Sunday, April 27, 2014

Running Out of Karma: Herman Yau's The Legend is Born: Ip Man


Running Out of Karma is my on-going series on Johnnie To and Hong Kong cinema. Here is an index.

Oh yeah, another movie about Ip Man. This one covers his early years, growing up in a kung fu school, his first romance, years in college and such. The emphasis, more than in any of the others, is on the specifics of the Wing Chun technique itself, with a whole plot line built around the issue of whether or not a high kick is authentic enough. To this end, the film is aided immeasurably by the presence of Sammo Hung and Yuen Biao. The two old pros play the young Ip's teachers, and the film begins with a beautiful blindfolded sparring sequence between the two. The early scenes in the school are reminiscent of some scenes from Painted Faces, the Hung-starring 1988 film that chronicles his own youth in a Peking Opera school, growing up with Yuen Biao, Jackie Chan, Corey Yeun etc.


Even more delightful is a quest-starring turn by Ip Chun, Ip Man's oldest son. Still teaching his father's style, Ip served as a consultant for most of this cycle of Ip Man films. Here he plays a Leung Bik, a breakaway disciple who has added controversial innovations to the form and thus been ostracized from his family and the broader Wing Chun community. But he has a deep influence on Ip Man, opening him up to innovation in his martial art just as his time at an English college in Hong Kong is opening him up to the possibilities of the wider world (one of the primary themes of Wong Kar-wai's film). All of these early scenes stick pretty closely to the historical record and are much more interested in the specifics of the Wing Chun art than they are any kind of personal or historical drama. This is what distinguishes this from the other Ip Man films. The Wilson Yip films, starring Donnie Yen, follow a more conventional historical biopic structure with the great man caught in the sweep of historic events leading to triumph and tragedy; while Wong Kar-wai's The Grandmaster uses Ip as a conduit to explore the passing of one age of China's history into another, with martial arts serving a metaphorical purpose.

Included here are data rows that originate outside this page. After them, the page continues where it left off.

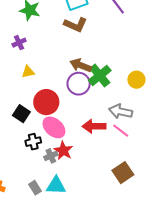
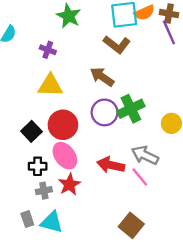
purple cross: (19, 43) -> (48, 50), turned 32
brown arrow: (81, 65) -> (102, 77), moved
yellow triangle: (28, 72) -> (50, 85), size x1.6
gray cross: (51, 156) -> (44, 191), moved
brown square: (123, 173) -> (131, 225), turned -30

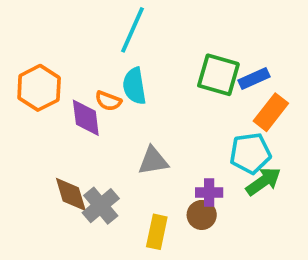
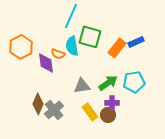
green square: (218, 75) -> (90, 37), moved
orange rectangle: (271, 112) -> (117, 48), moved
green arrow: (263, 181) -> (108, 83), moved
brown diamond: (71, 194) -> (38, 104), turned 40
yellow rectangle: (157, 232) -> (90, 112), moved, turned -48

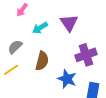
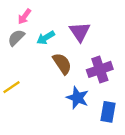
gray semicircle: (15, 47) -> (16, 38), moved
brown semicircle: (42, 61) -> (62, 64), moved, turned -48

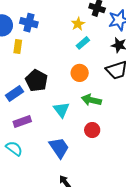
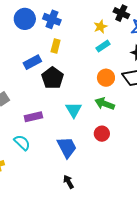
yellow rectangle: (18, 46) -> (56, 46), moved
orange circle: (80, 73) -> (106, 78), moved
blue rectangle: (14, 93) -> (32, 62), moved

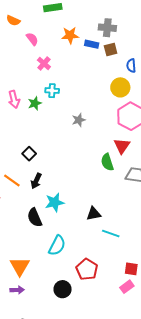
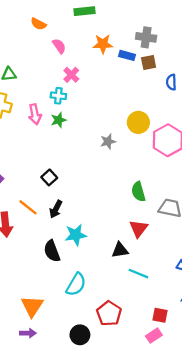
yellow circle: (120, 87) -> (138, 122), moved
cyan cross: (52, 91) -> (58, 96), moved
red triangle: (122, 146) -> (139, 229), moved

All of the Ip Man films explore the uniqueness of the Wing Chun style, but none with the dedication of this one.


However, the film's factuality falls apart in the final third. In this story, Ip has an adopted brother, Ip Tin-chi and a friend from school, a woman named Mei-wai. She loves Man, and Tin-chi loves her, but Man is oblivious (he pursues instead his future wife, the daughter of the wealthy deputy mayor played by Lam Suet). None of this love triangle stuff works, mostly because Rose Chan, playing Mei-wai, plays every emotion so broadly. Dennis To's Ip is what we come to expect from the character: reserved, calm, steely. Chan's highly emotional melodramatic performance contrasts poorly with To's underplaying. Louis Fan, as Tin-chi, doesn't fare much better, but as his plot line becomes increasingly ridiculous (to lead us to the inevitable all-out battle extravaganza) there's not much he can do to make it work. To's performance is actually pretty good, the first starring role for the wushu champion. He actually reminded me a lot of the young Donnie Yen.

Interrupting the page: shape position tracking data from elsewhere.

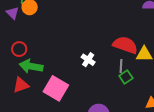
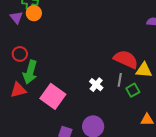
white cross: (88, 60) -> (96, 85), moved
green arrow: (31, 66) -> (30, 72), turned -90
green square: (126, 77) -> (133, 90), moved

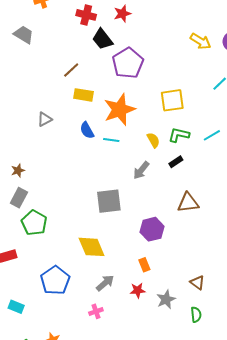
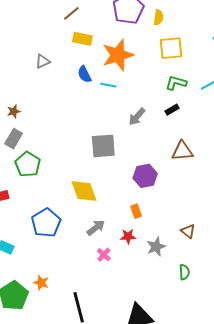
yellow semicircle: (153, 140) -> (158, 17), moved, turned 35
pink cross: (96, 311) -> (104, 255), moved, turned -32
green semicircle: (196, 315) -> (184, 272), moved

As the film's plot reaches its absurd conclusion, the fight scenes become the only really interesting thing (although I guess the idea of an army Japanese sleeper agent children at work in 1920s Foshan is interesting). Fortunately, the fights are pretty great, beautifully shot by Yau (who worked as a cinematographer on Tsui Hark's Time and Tide and Seven Swords, with an emphasis on realism in the movements and actions. There are a few leaps aided by digital wires, but otherwise the action is clean and crisp and highly legible, with a judicious uses of overhead shots, slow motion and close-ups used to highlight particularly unusual or innovative actions. With this approach, the deliberateness with which Yau explores the intricacies of the Wing Chun style and demonstrates those nuances on-screen, this is the closest I've seen a 21st Century kung fu film follow in the Lau Kar-leung tradition.